My previous beer IoT post introduced how to measure the cooling rate of beer. As I introduced the first calculation there, I implemented it into the code to complete our calculations. Now, it’s time to focus on the implementation and make some small improvements that clean up the code and improve the technical design.

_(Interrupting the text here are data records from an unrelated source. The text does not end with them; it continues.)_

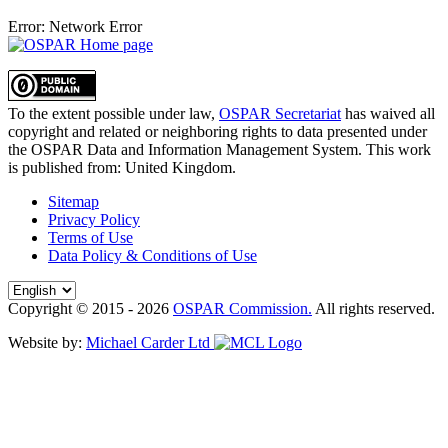
Error: Network Error
To the extent possible under law,
OSPAR Secretariat
has waived all
copyright and related or neighboring rights to
data presented under
the OSPAR Data and Information Management System
. This work
is published from:
United Kingdom
.
Sitemap
Privacy Policy
Terms of Use
Data Policy & Conditions of Use
Copyright © 2015 - 2026
OSPAR Commission.
All rights reserved.
Website by:
Michael Carder Ltd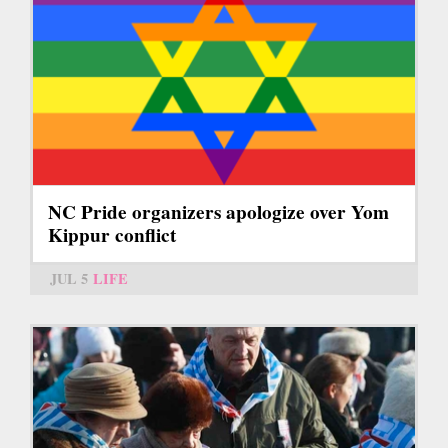
NC Pride organizers apologize over Yom
Kippur conflict
JUL 5
LIFE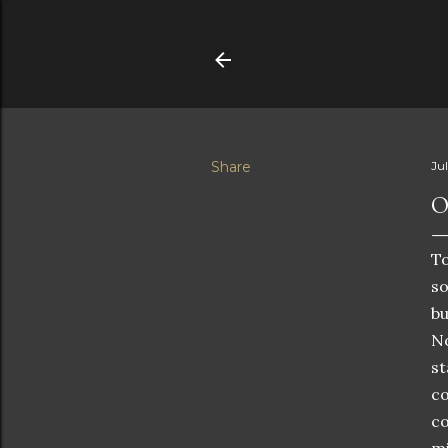
Share
Ju
O
To
so
bu
No
st
co
co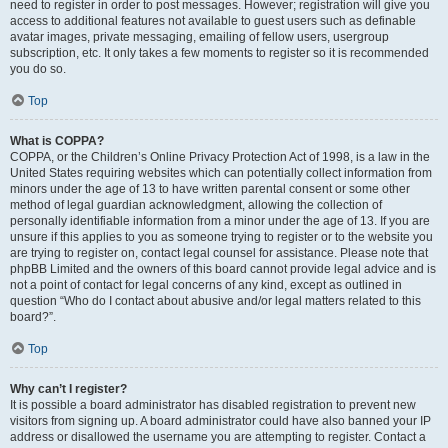
need to register in order to post messages. However; registration will give you
access to additional features not available to guest users such as definable
avatar images, private messaging, emailing of fellow users, usergroup
subscription, etc. It only takes a few moments to register so it is recommended
you do so.
Top
What is COPPA?
COPPA, or the Children’s Online Privacy Protection Act of 1998, is a law in the
United States requiring websites which can potentially collect information from
minors under the age of 13 to have written parental consent or some other
method of legal guardian acknowledgment, allowing the collection of
personally identifiable information from a minor under the age of 13. If you are
unsure if this applies to you as someone trying to register or to the website you
are trying to register on, contact legal counsel for assistance. Please note that
phpBB Limited and the owners of this board cannot provide legal advice and is
not a point of contact for legal concerns of any kind, except as outlined in
question “Who do I contact about abusive and/or legal matters related to this
board?”.
Top
Why can’t I register?
It is possible a board administrator has disabled registration to prevent new
visitors from signing up. A board administrator could have also banned your IP
address or disallowed the username you are attempting to register. Contact a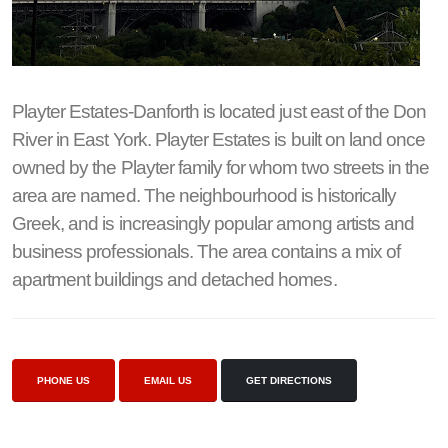
Playter Estates-Danforth is located just east of the Don
River in East York. Playter Estates is built on land once
owned by the Playter family for whom two streets in the
area are named. The neighbourhood is historically
Greek, and is increasingly popular among artists and
business professionals. The area contains a mix of
apartment buildings and detached homes.
PHONE US
EMAIL US
GET DIRECTIONS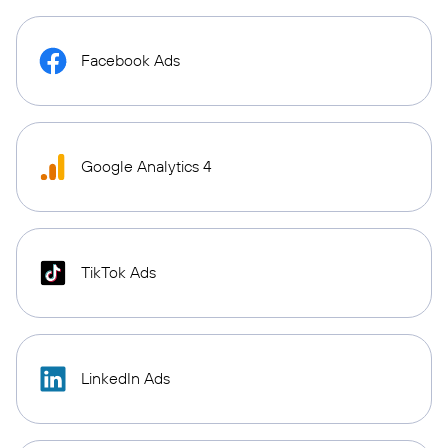
Facebook Ads
Google Analytics 4
TikTok Ads
LinkedIn Ads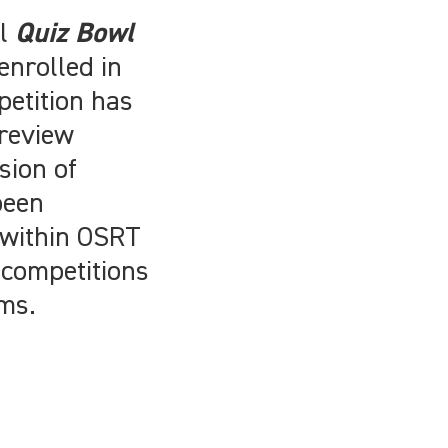
al
Quiz Bowl
enrolled in
petition has
 review
sion of
been
 within OSRT
 competitions
ams.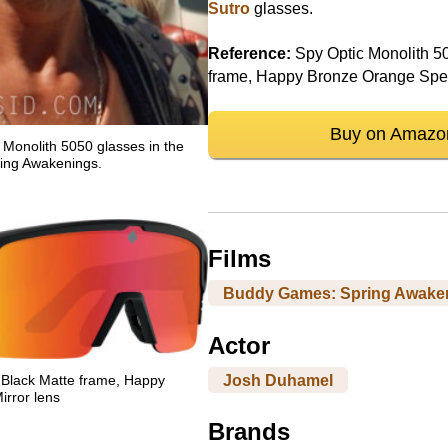
Sutro
glasses.
Reference:
Spy Optic Monolith 50
frame, Happy Bronze Orange Spec
Buy on Amazo
Monolith 5050 glasses in the
ing Awakenings.
Films
Buddy Games: Spring Awake
Actor
Josh Duhamel
 Black Matte frame, Happy
rror lens
Brands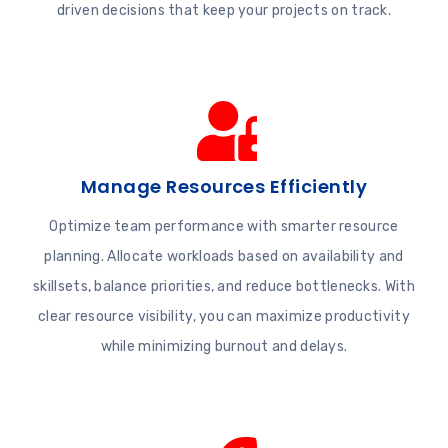
driven decisions that keep your projects on track.
Manage Resources Efficiently
Optimize team performance with smarter resource
planning. Allocate workloads based on availability and
skillsets, balance priorities, and reduce bottlenecks. With
clear resource visibility, you can maximize productivity
while minimizing burnout and delays.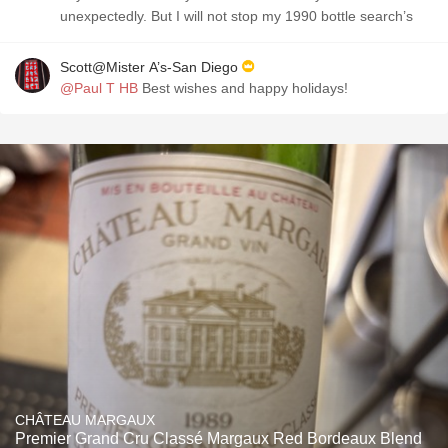
unexpectedly. But I will not stop my 1990 bottle search’s
Scott@Mister A’s-San Diego
@Paul T HB
Best wishes and happy holidays!
CHÂTEAU MARGAUX
Premier Grand Cru Classé Margaux Red Bordeaux Blend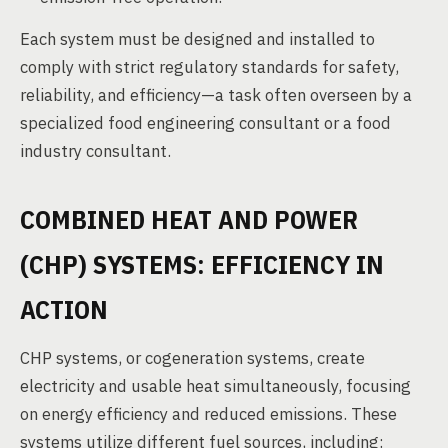
Each system must be designed and installed to
comply with strict regulatory standards for safety,
reliability, and efficiency—a task often overseen by a
specialized food engineering consultant or a food
industry consultant.
COMBINED HEAT AND POWER
(CHP) SYSTEMS: EFFICIENCY IN
ACTION
CHP systems, or cogeneration systems, create
electricity and usable heat simultaneously, focusing
on energy efficiency and reduced emissions. These
systems utilize different fuel sources, including: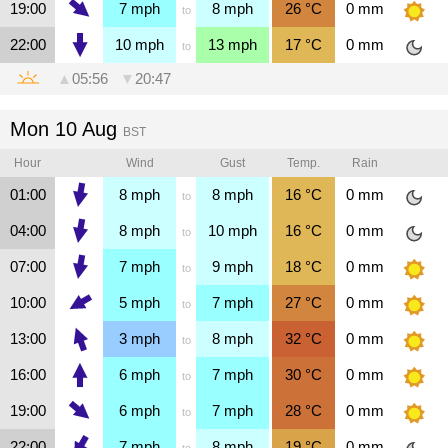
19:00
7
mph
8
mph
26
°C
0
mm
to
22:00
10
mph
13
mph
17
°C
0
mm
to
▲
05:56
▼
20:47
Mon 10 Aug
BST
Hour
Wind
Gust
Temp.
Rain
01:00
8
mph
8
mph
16
°C
0
mm
to
04:00
8
mph
10
mph
16
°C
0
mm
to
07:00
7
mph
9
mph
18
°C
0
mm
to
10:00
5
mph
7
mph
27
°C
0
mm
to
13:00
3
mph
8
mph
32
°C
0
mm
to
16:00
6
mph
7
mph
30
°C
0
mm
to
19:00
6
mph
7
mph
28
°C
0
mm
to
22:00
7
mph
8
mph
19
°C
0
mm
to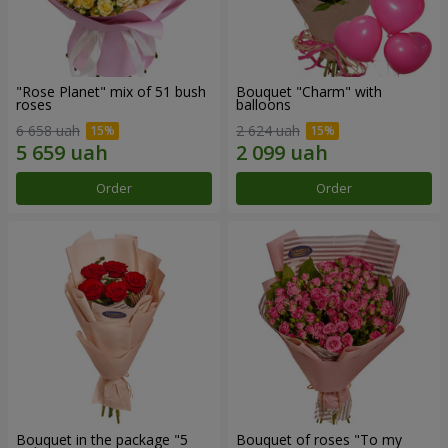
"Rose Planet" mix of 51 bush
Bouquet "Charm" with
roses
balloons
6 658 uah
2 624 uah
Order
Order
Bouquet in the package "5
Bouquet of roses "To my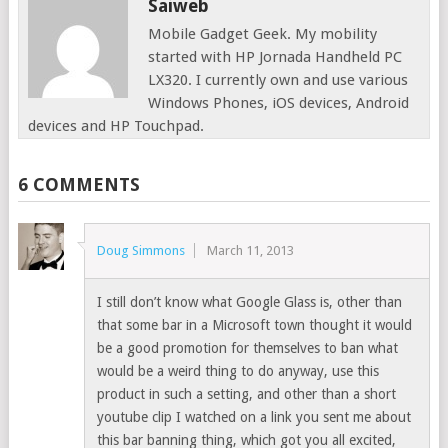
Saiweb
Mobile Gadget Geek. My mobility
started with HP Jornada Handheld PC
LX320. I currently own and use various
Windows Phones, iOS devices, Android
devices and HP Touchpad.
6 COMMENTS
Doug Simmons
March 11, 2013
I still don’t know what Google Glass is, other than
that some bar in a Microsoft town thought it would
be a good promotion for themselves to ban what
would be a weird thing to do anyway, use this
product in such a setting, and other than a short
youtube clip I watched on a link you sent me about
this bar banning thing, which got you all excited,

Although we can calculate cooling rate, the calculation is not implemented very well. Here’s the current method.

```
private void MeasureCoolingRate(IEnumerable<Measurement<double>> temps)
{
if (!_initialMeasurementsDone)
{
var ambient = temps.First(t => t.DeviceId == AmbientSensorId);
_Ta = ambient.Value;
_T0 = temps.First(t => t.DeviceId == BeerSensorId).Value;
_firstMeasurementTime = ambient.Time;
_initialMeasurementsDone = true;
return;
}
var timeDelta = (temps.First().Time - _firstMeasurementTime).TotalMinutes;
if (timeDelta >= 5)
{
var beer = temps.First(t => t.DeviceId == BeerSensorId);
var d1 = _T0 - _Ta;
var d2 = beer.Value - _Ta;
_k = Math.Log(d1 / d2) / timeDelta;
_kMeasurementDone = true;
Debug.WriteLine("k = " + _k);
}
}
```

We have the following problems:

measuring method contains external logic (measuring using two steps)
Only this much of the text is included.